Political Scandals in Finland and in the UK: How Do the Media Cultures Differ?
Reuters Institute Fellow's Paper
“Political scandals are essential for democracy and for freedom of speech. Even though political scandals may sometimes feel superficially ‘grubby’ or ‘sleazy’, they still manage to reveal something about the very essence of political power,” says RISJ journalist fellow Anne Moilanen.
Having worked as journalist and as a minister’s special advisor, Anne used her own experiences from Finnish politics to help her to write her research paper 'Political Scandals in Finland and in the UK: How Do the Media Cultures Differ?' This is how Anne describes her research:“In Finland, political scandals were rare before the 1980s, but since then have increased. In the UK, political scandals have been commonly featured in newspapers for centuries. Visibility in the world has irreversibly increased.

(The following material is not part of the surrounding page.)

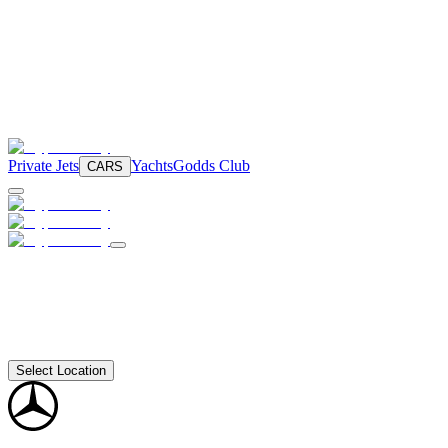
Private Jets
Yachts
Godds Club
CARS
Select Location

Nowadays, every single detail in a politician’s life may become public. For politicians, a good reputation – which takes years to build and may be demolished in days – has become one of their most crucial resources.”

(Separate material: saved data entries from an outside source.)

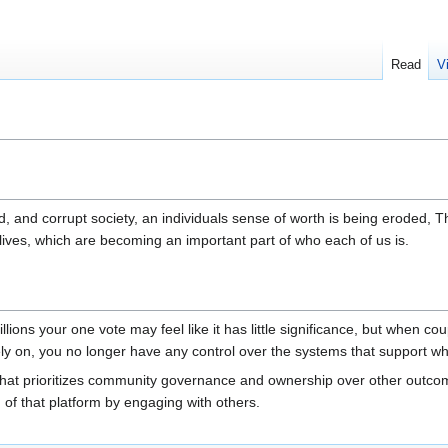
Read
V
d, and corrupt society, an individuals sense of worth is being eroded, T
 lives, which are becoming an important part of who each of us is.
illions your one vote may feel like it has little significance, but when c
rely on, you no longer have any control over the systems that support w
m that prioritizes community governance and ownership over other outcom
on of that platform by engaging with others.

“The most common form of political scandal in Finland is a financial political scandal, but there are likely to be more sexual political scandals in the future. The most typical British political scandal has been a sexual one, and the large number of scandals can be seen as an endorsement of the freedom of the British press. Still, the golden era of classical political scandals in the UK seems to be over. Since the phone-hacking disaster, newsrooms have become much more cautious about reporting politicians’ wrongdoings. Data scandals represent the new form of political scandals.”
One of the core findings in Anne’s research is that even though the most ambitious Finnish and British journalists are “scalp hunters”, only Britons admit it. “Compared to their British colleagues, Finnish political journalists seem to be less aware of, or less willing to admit, the power that they possess as media representatives. Finnish political correspondents describe their work more as reporting just pure facts, without any awareness of their own possible agenda, which would, in political scandals, typically be to get politicians sacked.”
As with all Fellows’ research papers, any opinions expressed are those of the author and not of the Institute.